▸ Exercise directions
Copy nothing but the lines below, from the one with "Encore une nouvelle victoire pour" through the one with "есть, именно благодаря", exactly as written; no pictures should appear.

▸ Data for this task
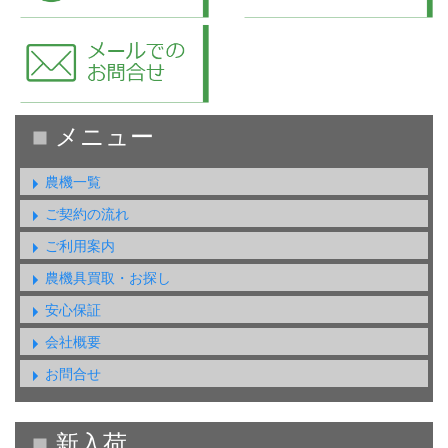
農機一覧
ご契約の流れ
ご利用案内
農機具買取・お探し
安心保証
会社概要
お問合せ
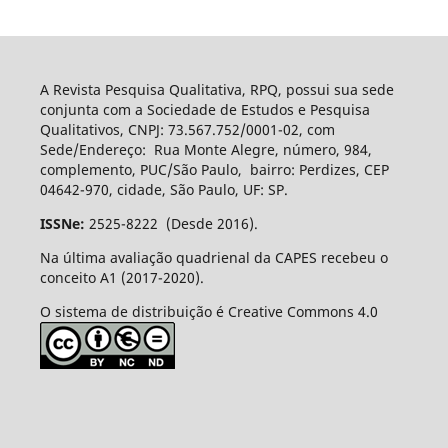
A Revista Pesquisa Qualitativa, RPQ, possui sua sede
conjunta com a Sociedade de Estudos e Pesquisa
Qualitativos, CNPJ: 73.567.752/0001-02, com
Sede/Endereço: Rua Monte Alegre, número, 984,
complemento, PUC/São Paulo, bairro: Perdizes, CEP
04642-970, cidade, São Paulo, UF: SP.
ISSNe:
2525-8222 (Desde 2016).
Na última avaliação quadrienal da CAPES recebeu o
conceito A1 (2017-2020).
O sistema de distribuição é Creative Commons 4.0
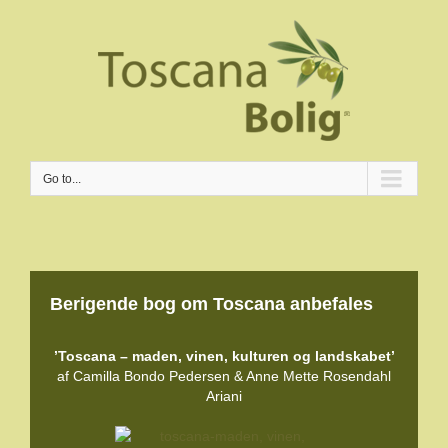
Go to...
Berigende bog om Toscana anbefales
’Toscana – maden, vinen, kulturen og landskabet’
af Camilla Bondo Pedersen & Anne Mette Rosendahl
Ariani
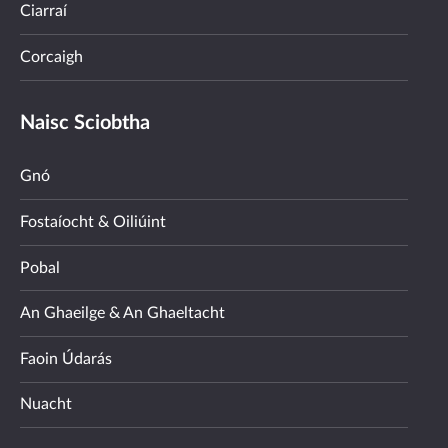
Ciarraí
Corcaigh
Naisc Sciobtha
Gnó
Fostaíocht & Oiliúint
Pobal
An Ghaeilge & An Ghaeltacht
Faoin Údarás
Nuacht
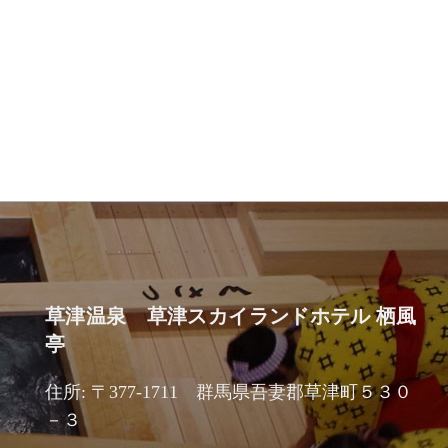
草津温泉 草津スカイランドホテル 栖風
亭
住所: 〒377-1711 群馬県吾妻郡草津町５３０
－３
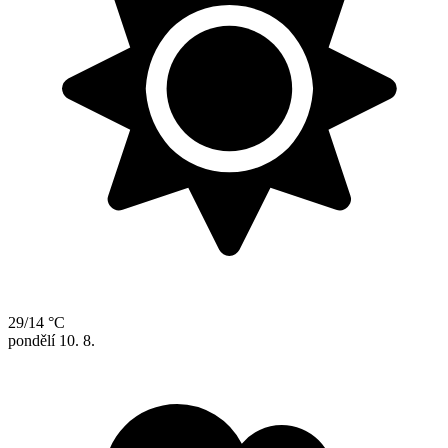
29/14 °C
pondělí
10. 8.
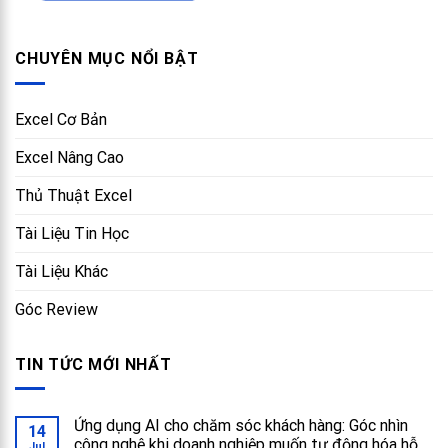
CHUYÊN MỤC NỔI BẬT
Excel Cơ Bản
Excel Nâng Cao
Thủ Thuật Excel
Tài Liệu Tin Học
Tài Liệu Khác
Góc Review
TIN TỨC MỚI NHẤT
Ứng dụng AI cho chăm sóc khách hàng: Góc nhìn
14
công nghệ khi doanh nghiệp muốn tự động hóa hỗ
Jul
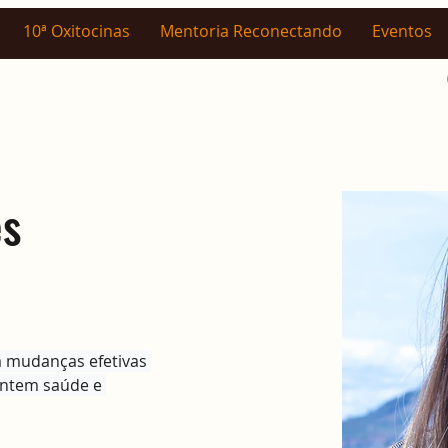
10ª Oxitocinas
Mentoria Reconectando
Eventos
es
 mudanças efetivas 
antem saúde e 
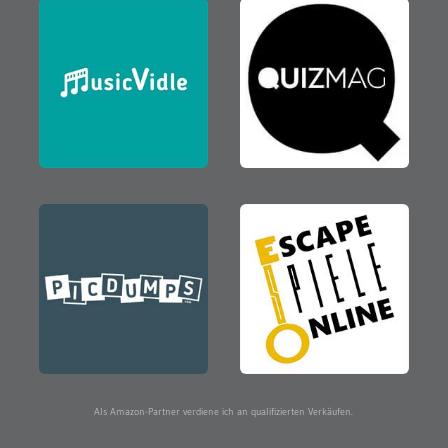
Als Amazon-Partner verdiene ich an qualifizierten Verkäufen.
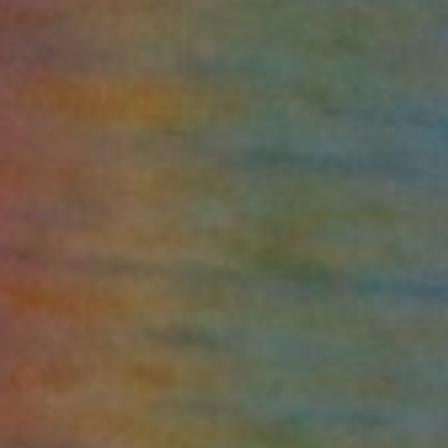
Isla Isabela: Kayak Tintoreras | Snorkel Concha Perla
DÍA6 :
Isla Isabela - Santa Cruz: Santuario de Tortugas
Gigantes
DÍA7 :
Isla Santa Cruz - Quito
DÍA8 :
Quito - Cusco
DÍA9 :
Cusco - Valle Sagrado - Machu Picchu Pueblo
DÍA10 :
Machu Picchu - Cusco
DÍA11 :
Cusco: Visita de la ciudad y ruinas aledañas
DÍA12 :
Cusco: Salida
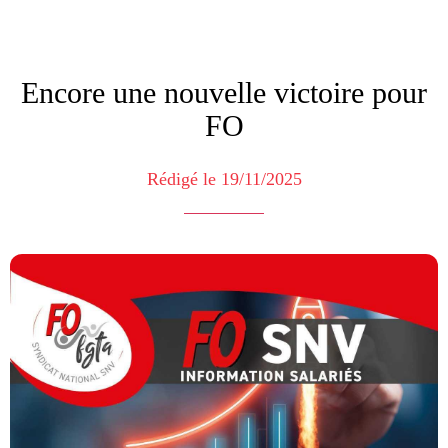
Encore une nouvelle victoire pour
FO
Rédigé le 19/11/2025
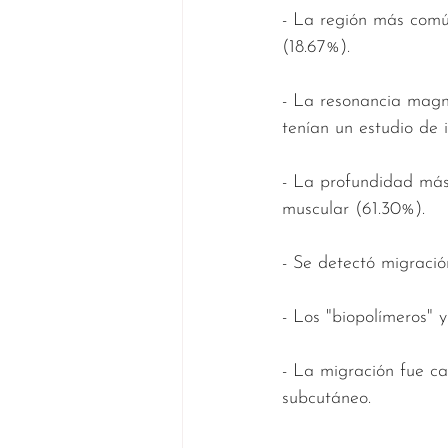
- La región más común
(18.67%).
- La resonancia magn
tenían un estudio de 
- La profundidad más
muscular (61.30%).
- Se detectó migració
- Los "biopolímeros" y
- La migración fue cas
subcutáneo.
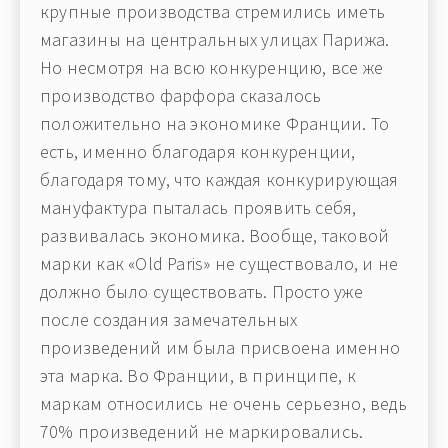
крупные производства стремились иметь
магазины на центральных улицах Парижа.
Но несмотря на всю конкуренцию, все же
производство фарфора сказалось
положительно на экономике Франции. То
есть, именно благодаря конкуренции,
благодаря тому, что каждая конкурирующая
мануфактура пыталась проявить себя,
развивалась экономика. Вообще, таковой
марки как «Old Paris» не существовало, и не
должно было существовать. Просто уже
после создания замечательных
произведений им была присвоена именно
эта марка. Во Франции, в принципе, к
маркам относились не очень серьезно, ведь
70% произведений не маркировались.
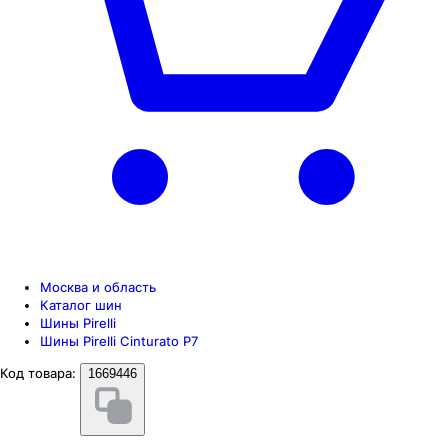
Москва и область
Каталог шин
Шины Pirelli
Шины Pirelli Cinturato P7
Код товара:
1669446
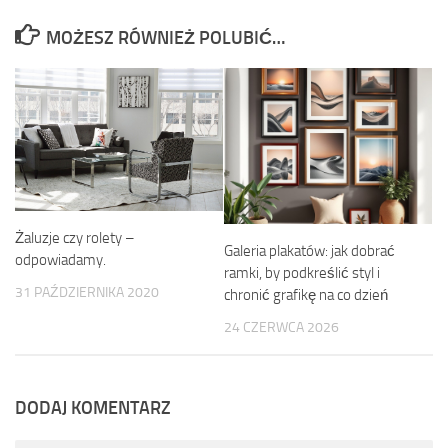
MOŻESZ RÓWNIEŻ POLUBIĆ…
Żaluzje czy rolety –
Galeria plakatów: jak dobrać
odpowiadamy.
ramki, by podkreślić styl i
31 PAŹDZIERNIKA 2020
chronić grafikę na co dzień
24 CZERWCA 2026
DODAJ KOMENTARZ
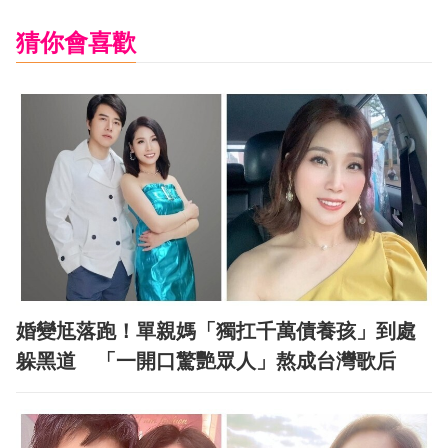
猜你會喜歡
婚變尪落跑！單親媽「獨扛千萬債養孩」到處
躲黑道 「一開口驚艷眾人」熬成台灣歌后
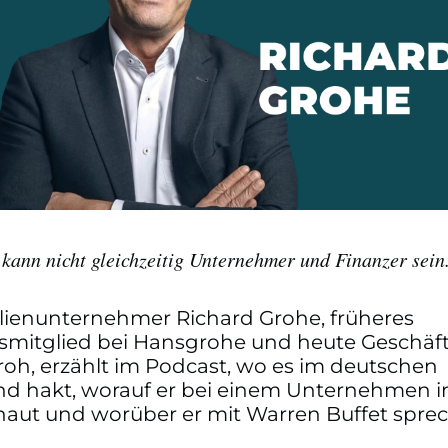
ann nicht gleichzeitig Unternehmer und Finanzer sein
lienunternehmer Richard Grohe, früheres
smitglied bei Hansgrohe und heute Geschäft
oh, erzählt im Podcast, wo es im deutschen
and hakt, worauf er bei einem Unternehmen
chaut und worüber er mit Warren Buffet spre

▸ Written solution
Encore une nouvelle victoire pour
FO
Rédigé le 19/11/2025
- La región más común
(18.67%).
- La resonancia magn
tenían un estudio de 
- La profundidad más
muscular (61.30%).
- Se detectó migració
- Los "biopolímeros" y
- La migración fue cas
subcutáneo.
крупные производства стремились иметь
магазины на центральных улицах Парижа.
Но несмотря на всю конкуренцию, все же
производство фарфора сказалось
положительно на экономике Франции. То
есть, именно благодаря конкуренции,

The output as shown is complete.